* [What to work on]: The required answer is an exact copy of the records below, without pictures.

*** Opening Supplied entries ***

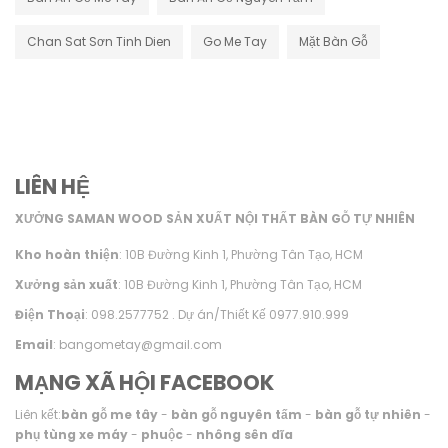
Chan Sat Sơn Tinh Dien
Go Me Tay
Mặt Bàn Gỗ
LIÊN HỆ
XƯỞNG SAMAN WOOD SẢN XUẤT NỘI THẤT BÀN GỖ TỰ NHIÊN
Kho hoàn thiện
: 10B Đường Kinh 1, Phường Tân Tạo, HCM
Xưởng sản xuất
: 10B Đường Kinh 1, Phường Tân Tạo, HCM
Điện Thoại
: 098.2577752 . Dự án/Thiết Kế 0977.910.999
Email
: bangometay@gmail.com
MẠNG XÃ HỘI FACEBOOK
Liên kết:
bàn gỗ me tây
-
bàn gỗ nguyên tấm
-
bàn gỗ tự nhiên
-
phụ tùng xe máy
-
phuộc
-
nhông sên dĩa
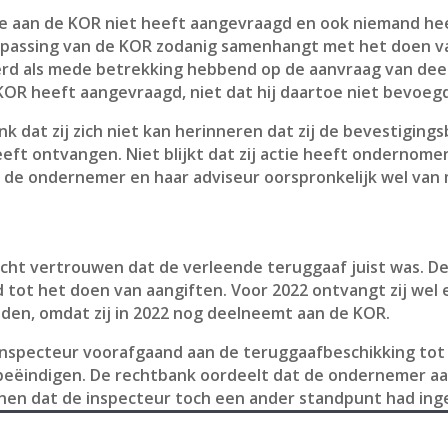
me aan de KOR niet heeft aangevraagd en ook niemand he
epassing van de KOR zodanig samenhangt met het doen v
d als mede betrekking hebbend op de aanvraag van dee
 KOR heeft aangevraagd, niet dat hij daartoe niet bevoeg
k dat zij zich niet kan herinneren dat zij de bevestigings
heeft ontvangen. Niet blijkt dat zij actie heeft onderno
at de ondernemer en haar adviseur oorspronkelijk wel va
ht vertrouwen dat de verleende teruggaaf juist was. De 
tot het doen van aangiften. Voor 2022 ontvangt zij wel 
onden, omdat zij in 2022 nog deelneemt aan de KOR.
e inspecteur voorafgaand aan de teruggaafbeschikking to
eëindigen. De rechtbank oordeelt dat de ondernemer aa
enen dat de inspecteur toch een ander standpunt had in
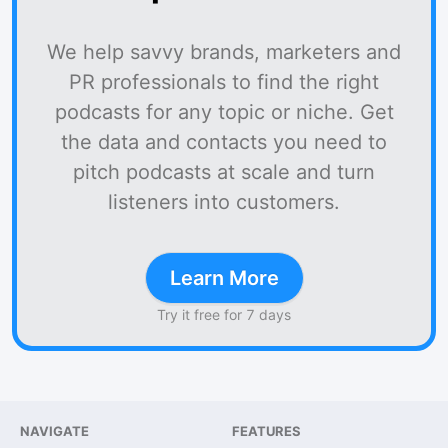
We help savvy brands, marketers and
PR professionals to find the right
podcasts for any topic or niche. Get
the data and contacts you need to
pitch podcasts at scale and turn
listeners into customers.
Learn More
Try it free for 7 days
NAVIGATE
FEATURES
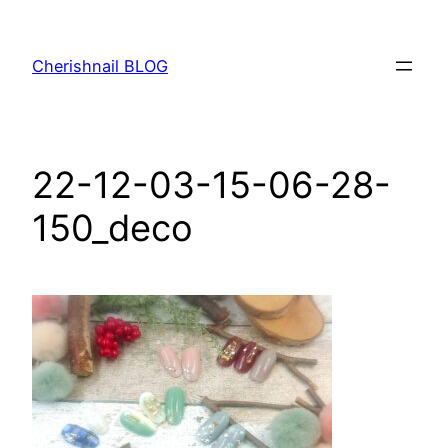
内
容
Cherishnail BLOG
を
ス
キ
ッ
22-12-03-15-06-28-
プ
150_deco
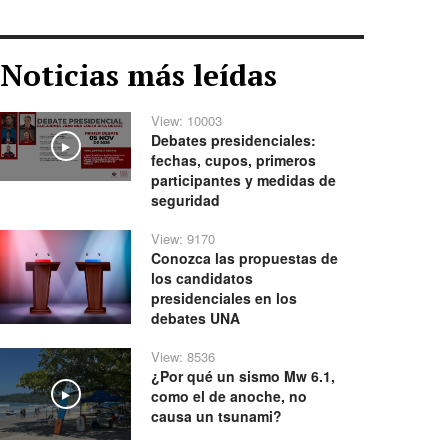
Noticias más leídas
View: 10003
Debates presidenciales:
Play
fechas, cupos, primeros
participantes y medidas de
seguridad
View: 9170
Conozca las propuestas de
los candidatos
presidenciales en los
debates UNA
View: 8536
¿Por qué un sismo Mw 6.1,
como el de anoche, no
Play
causa un tsunami?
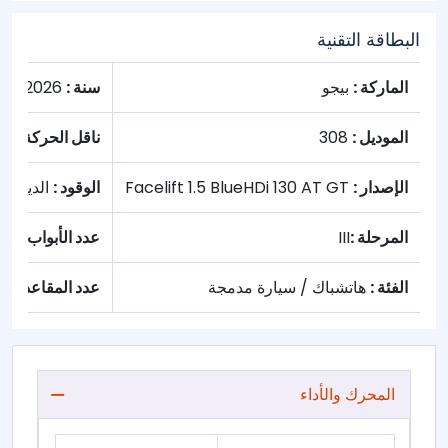
البطاقة التقنية
الماركة :
بيجو
سنة :
2026
الموديل :
308
ناقل الحركة :
تلق
الإصدار :
Facelift 1.5 BlueHDi 130 AT GT
الوقود :
الديزل
المرحلة :
III
عدد الأبواب :
5
الفئة :
هاتشباك / سيارة مدمجة
عدد المقاعد :
5
المحرك والأداء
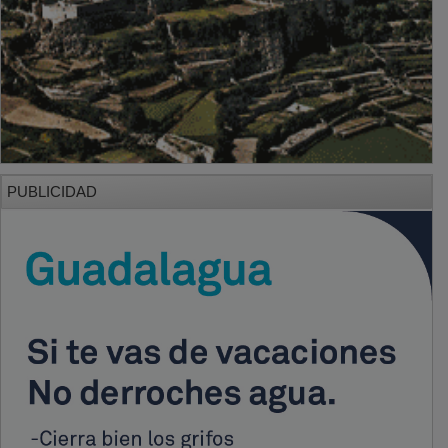
PUBLICIDAD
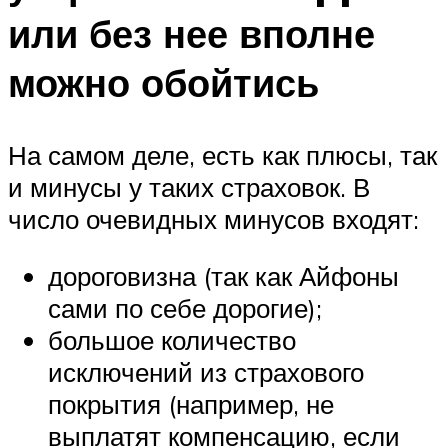
или без нее вполне
можно обойтись
На самом деле, есть как плюсы, так
и минусы у таких страховок. В
число очевидных минусов входят:
дороговизна (так как Айфоны
сами по себе дорогие);
большое количество
исключений из страхового
покрытия (например, не
выплатят компенсацию, если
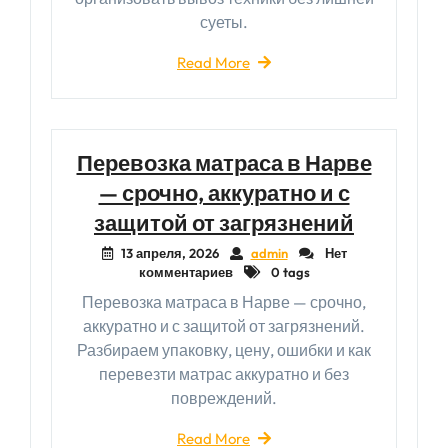
суеты.
Read More
Перевозка матраса в Нарве
— срочно, аккуратно и с
защитой от загрязнений
13 апреля, 2026
admin
Нет
комментариев
0 tags
Перевозка матраса в Нарве — срочно,
аккуратно и с защитой от загрязнений.
Разбираем упаковку, цену, ошибки и как
перевезти матрас аккуратно и без
повреждений.
Read More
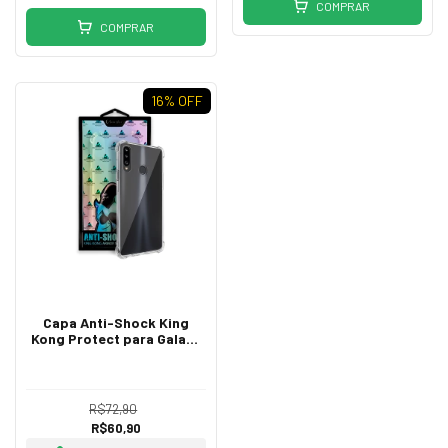
COMPRAR
COMPRAR
16
% OFF
Capa Anti-Shock King
Kong Protect para Galaxy
A20S
R$72,90
R$60,90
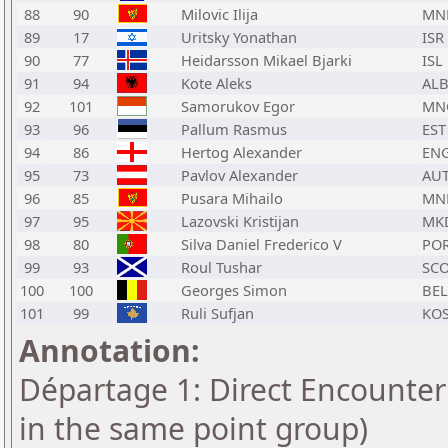
88
90
Milovic Ilija
MN
89
17
Uritsky Yonathan
ISR
90
77
Heidarsson Mikael Bjarki
ISL
91
94
Kote Aleks
AL
92
101
Samorukov Egor
MN
93
96
Pallum Rasmus
EST
94
86
Hertog Alexander
EN
95
73
Pavlov Alexander
AU
96
85
Pusara Mihailo
MN
97
95
Lazovski Kristijan
MK
98
80
Silva Daniel Frederico V
PO
99
93
Roul Tushar
SC
100
100
Georges Simon
BEL
101
99
Ruli Sufjan
KO
Annotation:
Départage 1: Direct Encounter 
in the same point group)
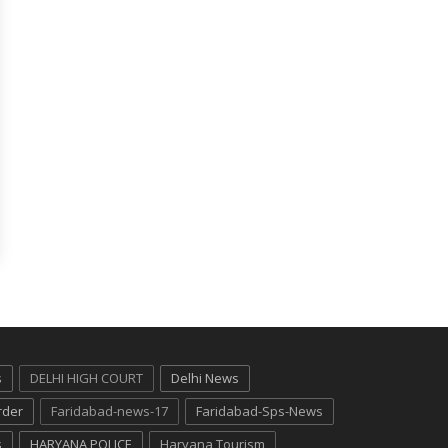
s
DELHI HIGH COURT
Delhi News
rder
Faridabad-news-17
Faridabad-Sps-News
s
HARYANA POLICE
Haryana Tourism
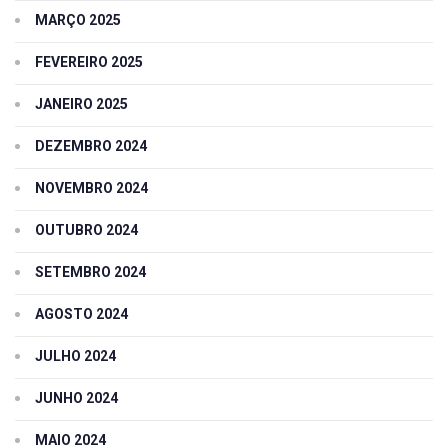
MARÇO 2025
FEVEREIRO 2025
JANEIRO 2025
DEZEMBRO 2024
NOVEMBRO 2024
OUTUBRO 2024
SETEMBRO 2024
AGOSTO 2024
JULHO 2024
JUNHO 2024
MAIO 2024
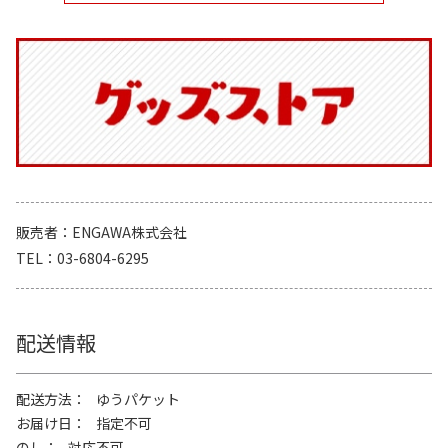
販売者
ENGAWA株式会社
TEL
03-6804-6295
配送情報
配送方法
ゆうパケット
お届け日
指定不可
のし
対応不可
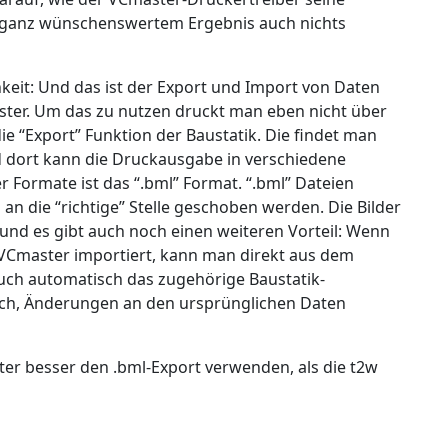
ht ganz wünschenswertem Ergebnis auch nichts
hkeit: Und das ist der Export und Import von Daten
ter. Um das zu nutzen druckt man eben nicht über
ie “Export” Funktion der Baustatik. Die findet man
d dort kann die Druckausgabe in verschiedene
r Formate ist das “.bml” Format. “.bml” Dateien
n die “richtige” Stelle geschoben werden. Die Bilder
und es gibt auch noch einen weiteren Vorteil: Wenn
VCmaster importiert, kann man direkt aus dem
auch automatisch das zugehörige Baustatik-
nfach, Änderungen an den ursprünglichen Daten
r besser den .bml-Export verwenden, als die t2w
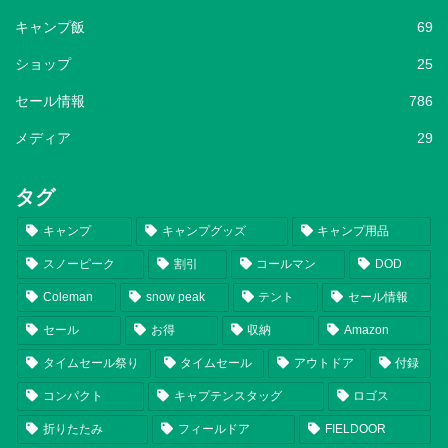
キャンプ飯
69
ショップ
25
セール情報
786
メディア
29
タグ
キャンプ
キャンプグッズ
キャンプ用品
スノーピーク
割引
コールマン
DOD
Coleman
snow peak
テント
セール情報
セール
お得
収納
Amazon
タイムセール祭り
タイムセール
アウトドア
付録
コンパクト
キャプテンスタッグ
ロゴス
折りたたみ
フィールドア
FIELDOOR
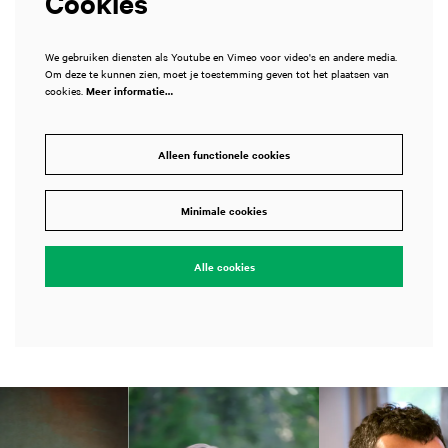
Cookies
We gebruiken diensten als Youtube en Vimeo voor video's en andere media.
Om deze te kunnen zien, moet je toestemming geven tot het plaatsen van
cookies.
Meer informatie…
Alleen functionele cookies
Minimale cookies
Alle cookies
Overslaan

*** Closing Supplied entries ***

* [Result below]:
Chan Sat Sơn Tinh Dien
Go Me Tay
Mặt Bàn Gỗ
LIÊN HỆ
XƯỞNG SAMAN WOOD SẢN XUẤT NỘI THẤT BÀN GỖ TỰ NHIÊN
Kho hoàn thiện
: 10B Đường Kinh 1, Phường Tân Tạo, HCM
Xưởng sản xuất
: 10B Đường Kinh 1, Phường Tân Tạo, HCM
Điện Thoại
: 098.2577752 . Dự án/Thiết Kế 0977.910.999
Email
: bangometay@gmail.com
MẠNG XÃ HỘI FACEBOOK
Liên kết:
bàn gỗ me tây
-
bàn gỗ nguyên tấm
-
bàn gỗ tự nhiên
-
phụ tùng xe máy
-
phuộc
-
nhông sên dĩa
me aan de KOR niet heeft aangevraagd en ook niemand he
epassing van de KOR zodanig samenhangt met het doen v
d als mede betrekking hebbend op de aanvraag van dee
 KOR heeft aangevraagd, niet dat hij daartoe niet bevoeg
k dat zij zich niet kan herinneren dat zij de bevestigings
heeft ontvangen. Niet blijkt dat zij actie heeft onderno
at de ondernemer en haar adviseur oorspronkelijk wel va
ht vertrouwen dat de verleende teruggaaf juist was. De 
tot het doen van aangiften. Voor 2022 ontvangt zij wel 
onden, omdat zij in 2022 nog deelneemt aan de KOR.
e inspecteur voorafgaand aan de teruggaafbeschikking to
eëindigen. De rechtbank oordeelt dat de ondernemer aa
enen dat de inspecteur toch een ander standpunt had in
We help savvy brands, marketers and
PR professionals to find the right
podcasts for any topic or niche. Get
the data and contacts you need to
pitch podcasts at scale and turn
listeners into customers.
Learn More
Try it free for 7 days
NAVIGATE
FEATURES
内
容
Cherishnail BLOG
を
ス
キ
ッ
22-12-03-15-06-28-
プ
150_deco
Noticias más leídas
View: 10003
Debates presidenciales:
Play
fechas, cupos, primeros
participantes y medidas de
seguridad
View: 9170
Conozca las propuestas de
los candidatos
presidenciales en los
debates UNA
View: 8536
¿Por qué un sismo Mw 6.1,
como el de anoche, no
Play
causa un tsunami?
البطاقة التقنية
الماركة :
بيجو
سنة :
2026
الموديل :
308
ناقل الحركة :
تلق
الإصدار :
Facelift 1.5 BlueHDi 130 AT GT
الوقود :
الديزل
المرحلة :
III
عدد الأبواب :
5
الفئة :
هاتشباك / سيارة مدمجة
عدد المقاعد :
5
المحرك والأداء
PUBLICIDAD
или без нее вполне
можно обойтись
На самом деле, есть как плюсы, так
и минусы у таких страховок. В
число очевидных минусов входят:
дороговизна (так как Айфоны
сами по себе дорогие);
большое количество
исключений из страхового
покрытия (например, не
выплатят компенсацию, если
суеты.
Read More
Перевозка матраса в Нарве
— срочно, аккуратно и с
защитой от загрязнений
13 апреля, 2026
admin
Нет
комментариев
0 tags
Перевозка матраса в Нарве — срочно,
аккуратно и с защитой от загрязнений.
Разбираем упаковку, цену, ошибки и как
перевезти матрас аккуратно и без
повреждений.
Read More
COMPRAR
COMPRAR
16
% OFF
Capa Anti-Shock King
Kong Protect para Galaxy
A20S
R$72,90
R$60,90
88
90
Milovic Ilija
MN
89
17
Uritsky Yonathan
ISR
90
77
Heidarsson Mikael Bjarki
ISL
91
94
Kote Aleks
AL
92
101
Samorukov Egor
MN
93
96
Pallum Rasmus
EST
94
86
Hertog Alexander
EN
95
73
Pavlov Alexander
AU
96
85
Pusara Mihailo
MN
97
95
Lazovski Kristijan
MK
98
80
Silva Daniel Frederico V
PO
99
93
Roul Tushar
SC
100
100
Georges Simon
BEL
101
99
Ruli Sufjan
KO
Annotation:
Départage 1: Direct Encounter 
in the same point group)
s
DELHI HIGH COURT
Delhi News
rder
Faridabad-news-17
Faridabad-Sps-News
s
HARYANA POLICE
Haryana Tourism
MARÇO 2025
FEVEREIRO 2025
JANEIRO 2025
DEZEMBRO 2024
NOVEMBRO 2024
OUTUBRO 2024
SETEMBRO 2024
AGOSTO 2024
JULHO 2024
JUNHO 2024
MAIO 2024
販売者
ENGAWA株式会社
TEL
03-6804-6295
配送情報
配送方法
ゆうパケット
お届け日
指定不可
のし
対応不可
ht ganz wünschenswertem Ergebnis auch nichts
hkeit: Und das ist der Export und Import von Daten
ter. Um das zu nutzen druckt man eben nicht über
ie “Export” Funktion der Baustatik. Die findet man
d dort kann die Druckausgabe in verschiedene
r Formate ist das “.bml” Format. “.bml” Dateien
n die “richtige” Stelle geschoben werden. Die Bilder
und es gibt auch noch einen weiteren Vorteil: Wenn
VCmaster importiert, kann man direkt aus dem
auch automatisch das zugehörige Baustatik-
nfach, Änderungen an den ursprünglichen Daten
r besser den .bml-Export verwenden, als die t2w
キャンプ飯
69
ショップ
25
セール情報
786
メディア
29
タグ
キャンプ
キャンプグッズ
キャンプ用品
スノーピーク
割引
コールマン
DOD
Coleman
snow peak
テント
セール情報
セール
お得
収納
Amazon
タイムセール祭り
タイムセール
アウトドア
付録
コンパクト
キャプテンスタッグ
ロゴス
折りたたみ
フィールドア
FIELDOOR
Cookies
We gebruiken diensten als Youtube en Vimeo voor video's en andere media.
Om deze te kunnen zien, moet je toestemming geven tot het plaatsen van
cookies.
Meer informatie…
Alleen functionele cookies
Minimale cookies
Alle cookies
Overslaan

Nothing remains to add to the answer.